Michael Frayn's new play, Copenhagen, is both thoughtful and enjoyable. It succeeds in bringing important issues of history, politics, science and morality to a wider audience.

Born in 1933, Frayn worked as a columnist for the Guardian and the Observer before he turned to writing fiction and drama. Three of his plays, Alphabetical Order, Make and Break and Noises Off received awards for Best Comedy of the Year, and Benefactors was named Best Play of the Year. He has translated a number of Chekhov's plays into English, including The Cherry Orchard, Three Sisters, The Seagull and Uncle Vanya, as well as translating Tolstoy's Fruits of Enlightenment. Frayn's play Alarms and Excursions is to open in the West End later this year.

Copenhagen was the first work by Frayn to be commissioned by the National Theatre. The new play is something of a departure for him. It takes as its starting point a historic event--the visit made by the German physicist, Werner Heisenberg[1], to Neils Bohr[2] during World War Two in 1941. The two physicists, who had collaborated for so long on the development of quantum theory[3], were now on opposite sides. Bohr was half-Jewish and a citizen of occupied Denmark. Heisenberg was a professor at Leipzig in Germany, but unknown to Bohr, he had become head of the Nazi regime's project to harness atomic energy. Both men were under surveillance.

The play explores a number of issues: the possible motives for this visit, whether it could have taken a different course, and if so, whether this might have produced a different outcome to the World War, since it is known that Heisenberg broached the subject of the work being done to produce an atomic bomb. This raises the further issue of the morality of scientists working on atomic energy, which had the capability to produce a new weapon of incredible destructive power.

The means by which Frayn explores such possibilities is innovative and effective. We are in the presence of the "spirits" of Heisenberg (played by Matthew Marsh), Bohr (David Burke) and his wife, Margrethe (Sara Kestelman). They are trying, long after the events, to fathom the reasons that they followed the course they did. To do so, they replay the events in different permutations and combinations in order to examine alternatives, explaining their feelings as they do so. The effect, heightened by convincing performances by the cast, is to spirit the audience back into the presence of Heisenberg, Bohr and Margrethe, and permits the spectator to share in the protagonists' secret thoughts as they make split-second decisions that played a part in shaping history.

Heisenberg asserts that the German scientists working on the project under the Nazi regime did not want to develop an atomic bomb. They knew that a bomb was possible, but tried to keep their own research focussed on a reactor. This claim is supported by the conversations, referred to in the play, between German scientists when they were kept prisoner at Farm Hall in Britain after the war's end. (These were secretly recorded by British intelligence and transcripts have now been published.)

Heisenberg describes the horror felt by the German physicists upon learning of the detonation of atomic bombs over Hiroshima and Nagasaki by the US military. He did not believe initial reports until he heard it for himself on the BBC news.

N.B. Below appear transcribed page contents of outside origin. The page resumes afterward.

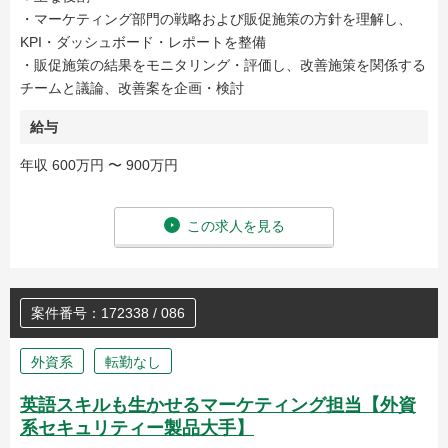
・マーケティング部門の戦略および販促施策の方針を理解し、
KPI・ダッシュボード・レポートを整備
・販促施策の結果をモニタリング・評価し、改善施策を関係する
チームと議論、改善案を企画・検討
給与
年収 600万円 〜 900万円
この求人を見る
案件番号：172338 / 086
外資系
転勤なし
英語スキルも生かせるマーケティング担当【外資
系セキュリティー製品大手】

Heisenberg recounts with bitterness the refusal of some of the scientists who had worked at Los Alamos[4] (and who had produced the atom bomb) to shake his hand on the grounds that he had tried to tried to make such a bomb for Hitler. He maintains that he only gave the Nazis sufficient signs of progress to ensure they did not turn the project over to someone who really wanted it to succeed. One possible motive for Heisenberg's visit to Bohr in 1941, explored in the play, is that he wanted an agreement with the Los Alamos scientists that they should all exaggerate the difficulties of producing atomic bombs to convince the authorities on both sides not to pursue the project.

If this was indeed Heisenberg's intention, he did not succeed. Bohr reacted to his raising the subject of working on atomic energy with hostility, as he assumed that the other man was already leading an attempt to provide the Nazis with an atomic bomb.

The play examines the possibility that if Bohr had not reacted in this way, he might have unwittingly given Heisenberg information that would have aided Hitler in building an atom bomb. Bohr later joined the Los Alamos project, and in the play admits his feelings of guilt over the destruction of Hiroshima and Nagasaki. Heisenberg makes clear that he feels the barbarity of this act rivalled that of the Nazis.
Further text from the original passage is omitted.